The Boy in the Striped Pyjamas criticised for harming Holocaust education


The Boy in the Striped Pyjamas has been criticised for having a negative impact on Holocaust education.

John Boyne, the author of the novel, which depicts the relationship between a young concentration camp prisoner and the son of a Nazi commander, recently announced a sequel entitled All the Broken Places will be released later this year despite criticism from the Auschwitz Museum.

A new piece from Jewish parenting website Kveller has outlined why they believe the book has skewed beliefs around the Holocaust, which killed around six million Jews in the Second World War.

The article criticises a plot point in the book, and later film adaptation, which depicts the family of an SS commander as ignorant of the Holocaust and anti-Semitism: “Clearly, Bruno and his family would have absolutely been aware of the Holocaust. Bruno, like all German children then, would have had a hatred of Jews bred into him at school – especially as his own dad was a high-ranking Nazi. Framing all civilians as ‘unaware’ absolves them of any blame, when in reality the majority stood by and watched.”
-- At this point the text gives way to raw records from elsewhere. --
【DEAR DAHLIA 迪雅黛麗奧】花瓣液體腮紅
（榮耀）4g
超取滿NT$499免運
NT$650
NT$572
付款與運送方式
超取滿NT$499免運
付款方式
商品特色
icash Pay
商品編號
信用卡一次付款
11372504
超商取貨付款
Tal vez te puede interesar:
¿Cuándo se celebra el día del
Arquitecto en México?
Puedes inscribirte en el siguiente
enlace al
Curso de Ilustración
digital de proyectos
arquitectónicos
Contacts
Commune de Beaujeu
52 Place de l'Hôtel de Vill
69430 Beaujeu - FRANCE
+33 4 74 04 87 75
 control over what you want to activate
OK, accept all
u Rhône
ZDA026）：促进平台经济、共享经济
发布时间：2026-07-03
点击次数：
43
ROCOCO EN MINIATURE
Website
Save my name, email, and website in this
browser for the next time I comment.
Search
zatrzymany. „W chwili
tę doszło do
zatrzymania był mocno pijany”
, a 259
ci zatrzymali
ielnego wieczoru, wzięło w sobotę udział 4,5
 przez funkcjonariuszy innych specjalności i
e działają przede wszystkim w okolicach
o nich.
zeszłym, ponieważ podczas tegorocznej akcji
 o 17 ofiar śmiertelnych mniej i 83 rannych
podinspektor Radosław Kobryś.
The framing of the two boys being allowed to talk freely without anybody noticing is also criticised: “By teaching children that Auschwitz inmates were unguarded and unaware of the constant danger they faced, this tragedy is minimised to an absurd degree.”

The piece goes on to say that the book, which has sold 50 million copies worldwide, is many children’s introduction to the Holocaust and has set education on the subject back “decades”.
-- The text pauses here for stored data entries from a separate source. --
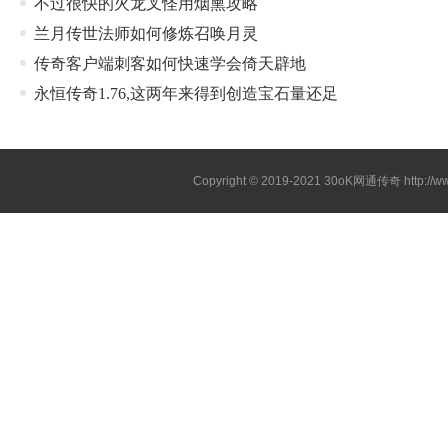
不过很快的火龙叉怪用烟熏攻略
兰月传世法师如何修炼召唤月灵
传奇客户端刺客如何快速学会倚天辟地
永恒传奇1.76,这两年来得到创造宝石量还足
Copyright © 2019-2021
30oK网通传奇
http://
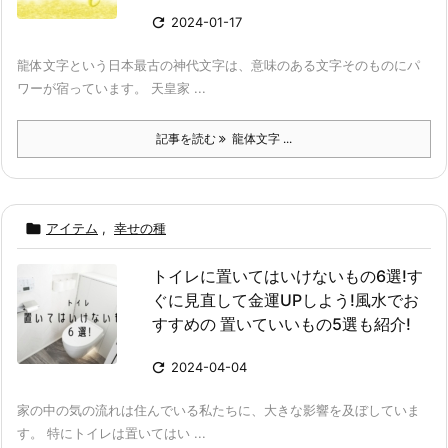

2024-01-17
龍体文字という日本最古の神代文字は、意味のある文字そのものにパ
ワーが宿っています。 天皇家 ...
記事を読む
龍体文字 ...

アイテム
,
幸せの種
トイレに置いてはいけないもの6選!す
ぐに見直して金運UPしよう!風水でお
すすめの 置いていいもの5選も紹介!

2024-04-04
家の中の気の流れは住んでいる私たちに、大きな影響を及ぼしていま
す。 特にトイレは置いてはい ...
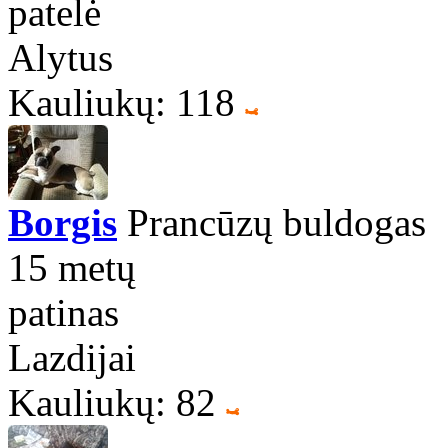
patelė
Alytus
Kauliukų: 118
Borgis
Prancūzų buldogas
15 metų
patinas
Lazdijai
Kauliukų: 82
A study by the UCL Centre for Holocaust Education found that it is the most read book about the Holocaust by those between the ages of 12 and 1, ahead of The Diary of Anne Frank.

Another study by the London Jewish Cultural Centre said that 70 per cent of readers thought it was based on a true story and that the death of the two boys in the gas chambers of Auschwitz saw the end of the Holocaust.
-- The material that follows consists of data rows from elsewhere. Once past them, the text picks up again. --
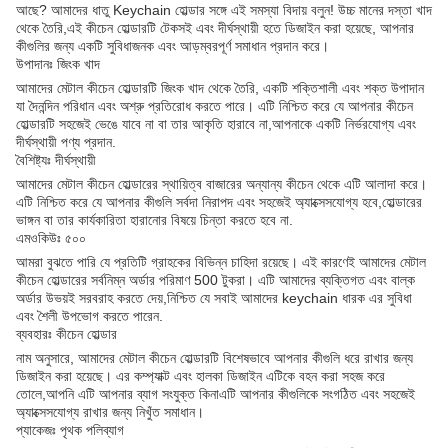
আছে? আমাদের ধাতু Keychain হোল্ডার সঙ্গে এই সমস্যা বিদায় বলুন! উচ্চ মানের দস্তা খাদ
থেকে তৈরি,এই কীচেন হোল্ডারটি টেকসই এবং দীর্ঘস্থায়ী হতে ডিজাইন করা হয়েছে, আপনার
কীগুলির জন্য একটি সুবিধাজনক এবং আড়ম্বরপূর্ণ সমাধান প্রদান করে।
উপাদানঃ জিংক খাদ
আমাদের মেটাল কীচেন হোল্ডারটি জিংক খাদ থেকে তৈরি, একটি শক্তিশালী এবং শক্ত উপাদান
যা দৈনন্দিন পরিধান এবং অশ্রু প্রতিরোধ করতে পারে। এটি নিশ্চিত করে যে আপনার কীচেন
হোল্ডারটি সহজেই ভেঙে যাবে না বা তার আকৃতি হারাবে না,আপনাকে একটি নির্ভরযোগ্য এবং
দীর্ঘস্থায়ী পণ্য প্রদান.
বৈশিষ্ট্যঃ দীর্ঘস্থায়ী
আমাদের মেটাল কীচেন হোল্ডারের স্থায়িত্ব বাজারের অন্যান্য কীচেন থেকে এটি আলাদা করে।
এটি নিশ্চিত করে যে আপনার কীগুলি সর্বদা নিরাপদ এবং সহজেই অ্যাক্সেসযোগ্য হবে,হোল্ডারের
ভাঙ্গন বা তার কার্যকারিতা হারানোর বিষয়ে চিন্তা করতে হবে না.
এমওকিউঃ ৫০০
আমরা বুঝতে পারি যে প্রতিটি গ্রাহকের বিভিন্ন চাহিদা রয়েছে। এই কারণেই আমাদের মেটাল
কীচেন হোল্ডারের সর্বনিম্ন অর্ডার পরিমাণ 500 টুকরা। এটি আমাদের ব্যক্তিগত এবং বাল্ক
অর্ডার উভয়ই সরবরাহ করতে দেয়,নিশ্চিত যে সবাই আমাদের keychain ধারক এর সুবিধা
এবং শৈলী উপভোগ করতে পারেন.
ব্যবহারঃ কীচেন হোল্ডার
নাম অনুসারে, আমাদের মেটাল কীচেন হোল্ডারটি বিশেষভাবে আপনার কীগুলি ধরে রাখার জন্য
ডিজাইন করা হয়েছে। এর কম্প্যাক্ট এবং হালকা ডিজাইন এটিকে বহন করা সহজ করে
তোলে,আপনি এটি আপনার ব্যাগ সংযুক্ত কিনাএটি আপনার কীগুলিকে সংগঠিত এবং সহজেই
অ্যাক্সেসযোগ্য রাখার জন্য নিখুঁত সমাধান।
প্যাকেজঃ পৃথক পলিব্যাগ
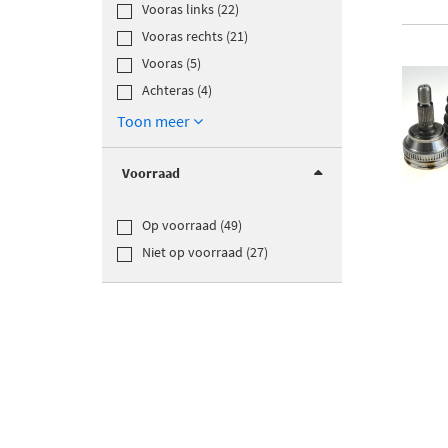
Vooras links (22)
Vooras rechts (21)
Vooras (5)
Achteras (4)
Toon meer
Voorraad
Op voorraad (49)
Niet op voorraad (27)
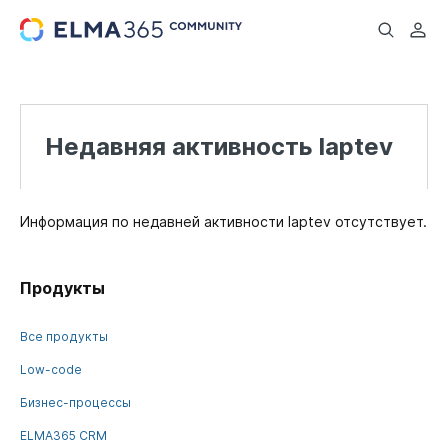
...
Недавняя активность laptev
Информация по недавней активности laptev отсутствует.
Продукты
Все продукты
Low-code
Бизнес-процессы
ELMA365 CRM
John Boyne has written a number of books for children (PA)
John Boyne has written a number of books for children (PA)

It has been further argued that the book has fostered “an inaccurate perception of German ignorance of the Holocaust”.

Boyne’s novel has been repeatedly criticised by the Asuchwitz Museum, which has urged people to “avoid” the book.

The author rejects the criticism, claiming he treats the subject of the Holocaust with “great care”.